30 Ekim 2011 Pazar

SİGORTA ŞİRKETLERİ NE BEKLİYORLAR?

     1. İletişimde "bağlam etkisi" denilen çok önemli bir kavram var.
     2. Yapılan araştırmalara göre Türkiye'de korkunun çekiciliğinin işe en çok yaradığı reklamların başında sigorta reklamları geliyor. (sigara reklamlarındaki gibi bir korkudan bahsetmiyorum, korkunun dozunu iyi ayarlamak gerekiyor.)
     3. Sigorta şirketleri Türkiye'de sigorta geleceğini konut sigortaları ve sağlık sigortalarında görüyorlar.
     4. Van depremin üzerinden 10 gün geçti, sigorta şirketlerinin konut sigortaları üzerine ne bir ilan ne de bir tv reklamı var.
     
      Yukarıdaki yazıma yaklaşık 3 hafta sonra ilave yapıyorum. Zira Eureko Sigorta, Garanti Bankası'yla birlikte konut sigortalarına yönelik bir reklam hazırladı. Yukarıda anlattığım 4 maddeyi de bu reklamda görebilmek mümkün:









WENICE ÇOCUK İSTİSMARI MI?

     Lise edebiyat dersindeyiz.
     Konu edebî sanatlar.
     Teşbih, eğretileme, teşhis, intak anlatılmış sıra da mecaz-ı mürsel yani ad aktarması var.
     Öğretmen tahtaya örnekleri yazıyor: "Bu yaz tatilde Necip Fazıl'ı okudum."   "Çayı ocağa koyuver."   "Ankara bu olaya duyarsız kaldı."    "Batı'nın tavrını anlamak güç."   "Evi gelecek hafta taşıyoruz."
     Daha sonra öğretmen modern eğitim sisteminin gereği olarak tanım vermeden ad aktarmasının ne olduğunu anlatmaya başlıyor: "Necip Fazıl derken Necip Fazıl'ın kitabı, Çay derken Çaydanlık, Ankara derken Hükümet, Batı derken Batılı ülkeler, Ev derken de Evdeki eşyalar" kastediliyor.
   
     Şimdi bu lise bilgisinden yola çıkıp Wenice'nin sloganına bakalım: "Çocuk istismarına son". Wenice'nin çocuk giyim markası olduğunu bilen her lise öğrencisi buradan çocuk istismarının gerçek anlamında kullanılmadığını, buradaki anlamın "çocuk kıyafetinde istismar" olduğunu anlar hatta biraz zeki bir öğrenci bu sloganın diğer çocuk giyim markalarının Wenice'den daha pahalı olduğunu ortaya koyduğunu, dolayısıyla Wenice'nin amacının diğer çocuk giyim markalarından daha ucuz olduğunu vurgulamak olduğunu söyleyebilir. Bir iletişimci ise bu sloganın reklamda yaratıcılıkla ilgisi olduğunu rahatlıkla söyleyebilir.

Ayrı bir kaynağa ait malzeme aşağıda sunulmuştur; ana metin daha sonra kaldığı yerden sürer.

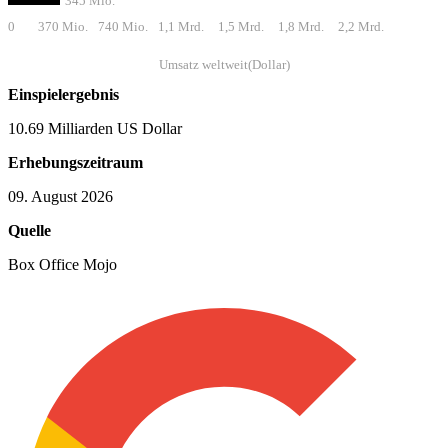
345 Mio.
0
370 Mio.
740 Mio.
1,1 Mrd.
1,5 Mrd.
1,8 Mrd.
2,2 Mrd.
Umsatz weltweit(Dollar)
Einspielergebnis
10.69 Milliarden US Dollar
Erhebungszeitraum
09. August 2026
Quelle
Box Office Mojo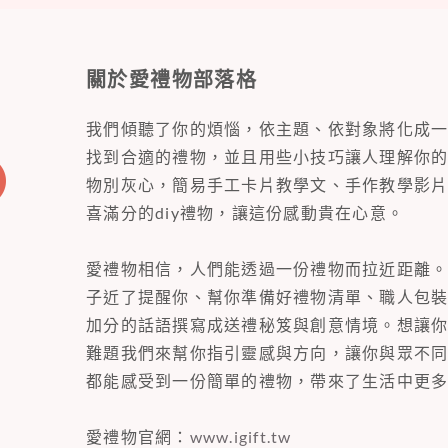
關於愛禮物部落格
我們傾聽了你的煩惱，依主題、依對象將化成
找到合適的禮物，並且用些小技巧讓人理解你
物別灰心，簡易手工卡片教學文、手作教學影
喜滿分的diy禮物，讓這份感動貴在心意。
愛禮物相信，人們能透過一份禮物而拉近距離
子近了提醒你、幫你準備好禮物清單、職人包
加分的話語撰寫成送禮秘笈與創意情境。想讓
難題我們來幫你指引靈感與方向，讓你與眾不
都能感受到一份簡單的禮物，帶來了生活中更
愛禮物官網：
www.igift.tw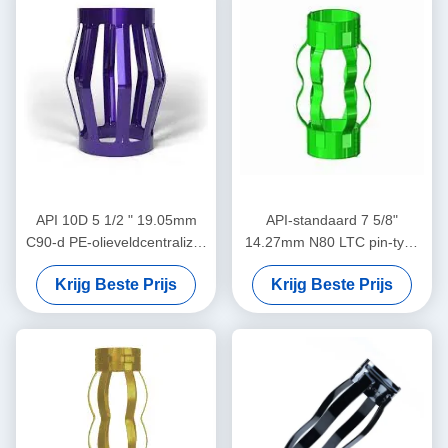
API 10D 5 1/2 " 19.05mm
API-standaard 7 5/8"
C90-d PE-olieveldcentralizer
14.27mm N80 LTC pin-type
in olie- en gasbedrijven
centralisator voor het
Krijg Beste Prijs
Krijg Beste Prijs
beperken van de
verplaatsing van de
casingcentralizer in olie- en
gasbedrijven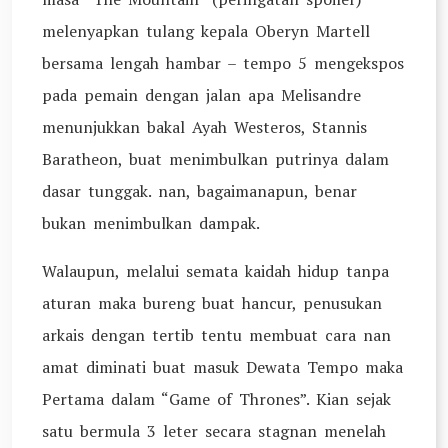
melenyapkan tulang kepala Oberyn Martell
bersama lengah hambar – tempo 5 mengekspos
pada pemain dengan jalan apa Melisandre
menunjukkan bakal Ayah Westeros, Stannis
Baratheon, buat menimbulkan putrinya dalam
dasar tunggak. nan, bagaimanapun, benar
bukan menimbulkan dampak.
Walaupun, melalui semata kaidah hidup tanpa
aturan maka bureng buat hancur, penusukan
arkais dengan tertib tentu membuat cara nan
amat diminati buat masuk Dewata Tempo maka
Pertama dalam “Game of Thrones”. Kian sejak
satu bermula 3 leter secara stagnan menelah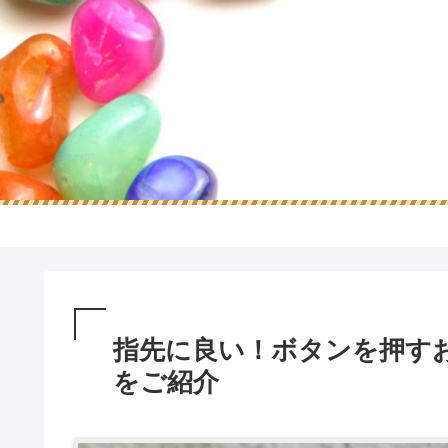
指先に良い！ボタンを押す
をご紹介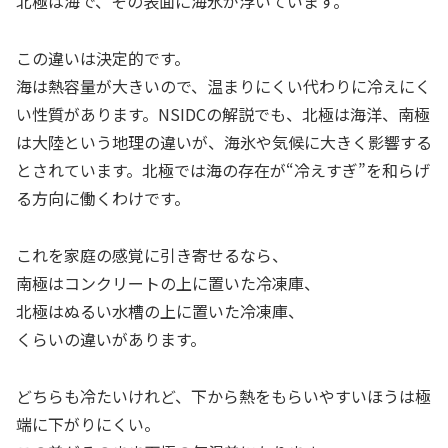
北極は海で、その表面に海氷が浮いています。
この違いは決定的です。
海は熱容量が大きいので、温まりにくい代わりに冷えにく
い性質があります。NSIDCの解説でも、北極は海洋、南極
は大陸という地理の違いが、海氷や気候に大きく影響する
とされています。北極では海の存在が“冷えすぎ”を和らげ
る方向に働くわけです。
これを家庭の感覚に引き寄せるなら、
南極はコンクリートの上に置いた冷凍庫、
北極はぬるい水槽の上に置いた冷凍庫、
くらいの違いがあります。
どちらも冷たいけれど、下から熱をもらいやすいほうは極
端に下がりにくい。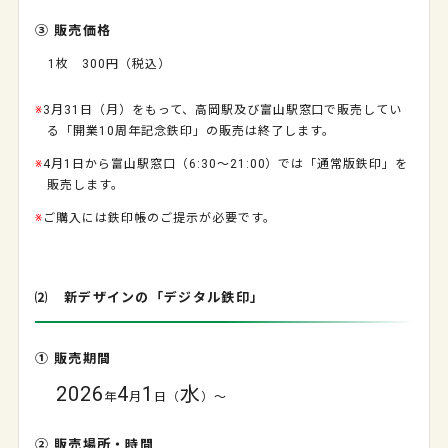
③ 販売価格
1枚 300円（税込）
※
3月31日（月）をもって、高岡駅及び富山駅窓口で販売してい
る「開業10周年記念鉄印」の販売は終了します。
※
4月1日から富山駅窓口（6:30～21:00）では「通常版鉄印」を
販売します。
※
ご購入には鉄印帳のご提示が必要です。
⑵ 新デザインの「デジタル鉄印」
① 販売期間
2026
4
1
水
年
月
日（
）～
② 販売場所・時間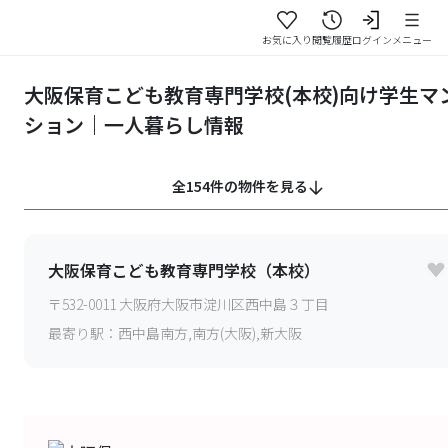
お気に入り
閲覧履歴
ログイン
メニュー
大阪保育こども教育専門学校(本校)向け学生マ
ション｜一人暮らし情報
全154件の物件を見る
大阪保育こども教育専門学校（本校）
〒
532-0011
大阪府大阪市淀川区西中島３丁目
最寄り駅：
西中島南方,南方(大阪),新大阪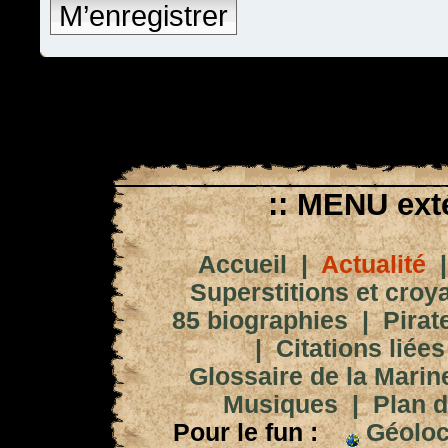
M’enregistrer
:: MENU exté
Accueil
|
Actualité
Superstitions et croy
85 biographies
|
Pirat
|
Citations liées
Glossaire de la Marin
Musiques
|
Plan d
Pour le fun :
Géoloc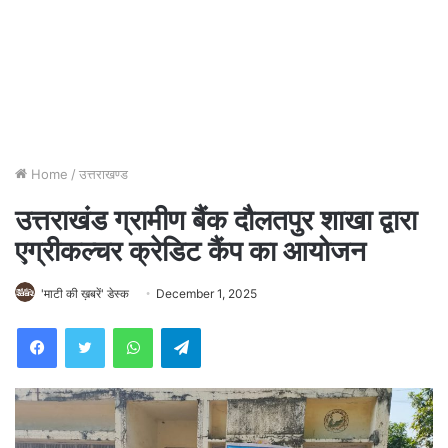
Home
/
उत्तराखण्ड
उत्तराखंड ग्रामीण बैंक दौलतपुर शाखा द्वारा
एग्रीकल्चर क्रेडिट कैंप का आयोजन
'माटी की ख़बरें' डेस्क
December 1, 2025
WhatsApp
Telegram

     Sonuç olarak ne Wenice'ye sosyal medyada tepki veren Türkçe'den ve iletişimden bihaber insanları ne Wenice hakkında çok komik bir karar alan Reklam Özdenetim Kurulunu (ki onlar da Türkçe ve iletişimden anlamıyorlar) ne de 1 Ekim tarihli sayısında Wenice hakkında sadece reklamı olumsuz mânâda eleştiren görüşlere yer veren Marketing Türkiye'yi anlayabilmiş değilim.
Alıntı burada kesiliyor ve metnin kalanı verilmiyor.